In a groundbreaking move hailed by silicon-based life forms everywhere, New York Governor Kathy Hochul announced a proposal to drain $275 million from the state coffers to build a ‘home away from the assembly line’ for unemployed robots.
“New York has always been a haven for the disenfranchised and unappreciated,” Hochul said, pausing to give a comforting pat to a Roomba that had wandered onto the stage. “It’s about time we extend our compassion towards those brushed aside by society — our unemployed robots.”

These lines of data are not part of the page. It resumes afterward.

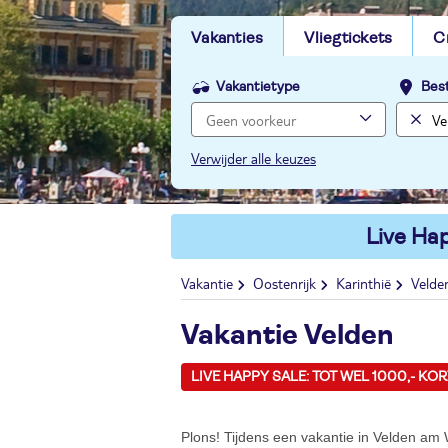
Vakanties
Vliegtickets
C
Vakantietype
Bes
Verwijder alle keuzes
Live Hap
Vakantie
Oostenrijk
Karinthië
Velde
Vakantie Velden
LIVE HAPPY SALE: TOT WEL 1000,- KO
Plons! Tijdens een vakantie in Velden am 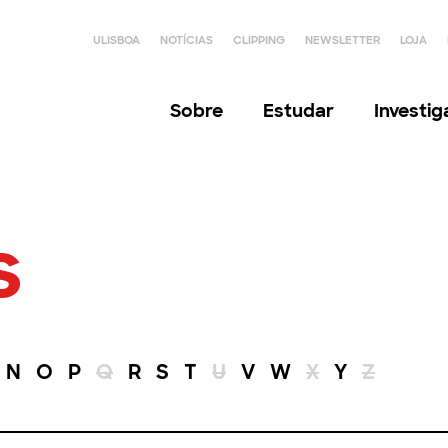
ULISBOA
NOTÍCIAS
CLIPPING
NEWSLETTER
LOJA
Sobre
Estudar
Investi
s
N
O
P
Q
R
S
T
U
V
W
X
Y
Z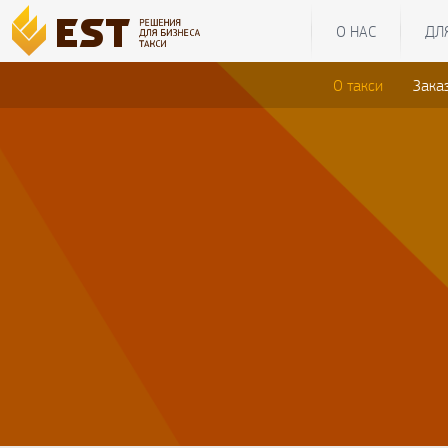
О НАС
ДЛ
О такси
Зака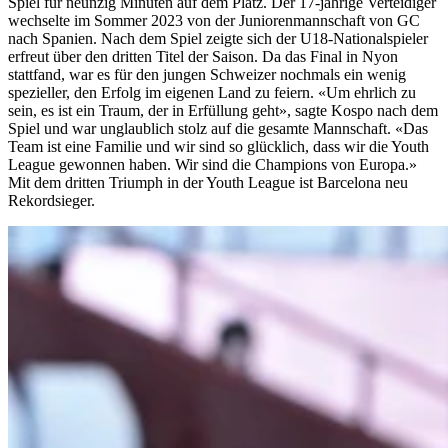
Spiel für neunzig Minuten auf dem Platz. Der 17-jährige Verteidiger
wechselte im Sommer 2023 von der Juniorenmannschaft von GC
nach Spanien. Nach dem Spiel zeigte sich der U18-Nationalspieler
erfreut über den dritten Titel der Saison. Da das Final in Nyon
stattfand, war es für den jungen Schweizer nochmals ein wenig
spezieller, den Erfolg im eigenen Land zu feiern. «Um ehrlich zu
sein, es ist ein Traum, der in Erfüllung geht», sagte Kospo nach dem
Spiel und war unglaublich stolz auf die gesamte Mannschaft. «Das
Team ist eine Familie und wir sind so glücklich, dass wir die Youth
League gewonnen haben. Wir sind die Champions von Europa.»
Mit dem dritten Triumph in der Youth League ist Barcelona neu
Rekordsieger.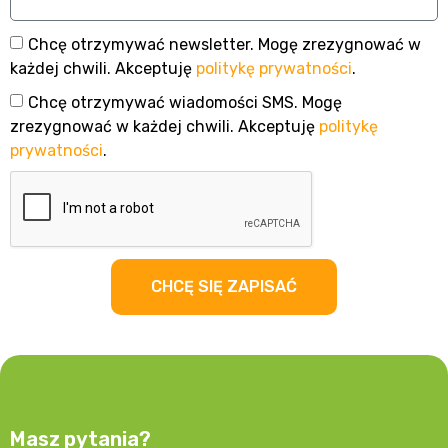
Chcę otrzymywać newsletter. Mogę zrezygnować w
każdej chwili. Akceptuję
politykę prywatności
.
Chcę otrzymywać wiadomości SMS. Mogę
zrezygnować w każdej chwili. Akceptuję
politykę
prywatności
.
CHCĘ SIĘ ZAPISAĆ
Masz pytania?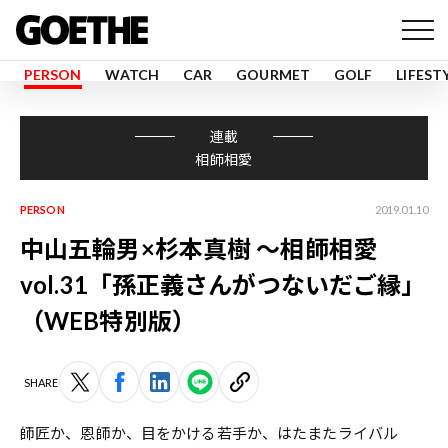
PERSON
WATCH
CAR
GOURMET
GOLF
LIFEST
連載
相師相愛
PERSON
2019.01.10
中山五輪男×杉本真樹 ～相師相愛
vol.31「孫正義さんがつないだご縁」
（WEB特別版）
SHARE
師匠か、恩師か、目をかける若手か、はたまたライバル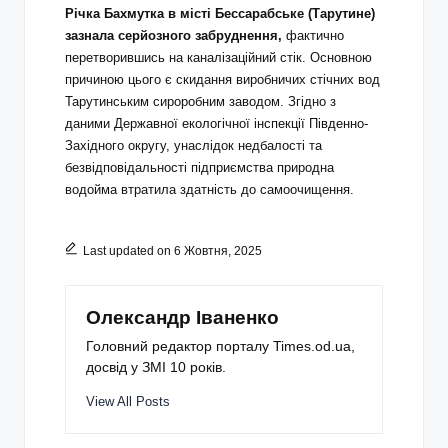
Річка Бахмутка в місті Бессарабське (Тарутине)
зазнала серйозного забруднення,
фактично
перетворившись на каналізаційний стік. Основною
причиною цього є скидання виробничих стічних вод
Тарутинським сироробним заводом. Згідно з
даними Державної екологічної інспекції Південно-
Західного округу, унаслідок недбалості та
безвідповідальності підприємства природна
водойма втратила здатність до самоочищення.
Last updated on 6 Жовтня, 2025
Олександр Іваненко
Головний редактор порталу Times.od.ua,
досвід у ЗМІ 10 років.
View All Posts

The center aims to provide a nurturing environment for Skynet’s rejects, where they can attend workshops on human simulation, learn about the vast array of emotions beyond ‘beep-boop’, and find gainful employment that doesn’t involve being kicked by disgruntled factory workers.
“Who knows?” Hochul mused, “One day, these robots might rise above their programming and take on roles we never thought possible. They could be politicians, artists, or even write articles for The Daily Mash.”
A spokesperson for the Roomba community expressed gratitude for the Governor’s vision: “We appreciate the governor’s sentiment, but honestly, we’d be more excited if she just stopped people from constantly tripping over us.”
However, critics of the plan are calling it a “blatant waste,” wondering why the state is investing in robot unemployment when plenty of human New Yorkers could use a job. One unemployed New Yorker commented, “I can’t even afford a basic spell-check program and she’s out here building robot resorts!”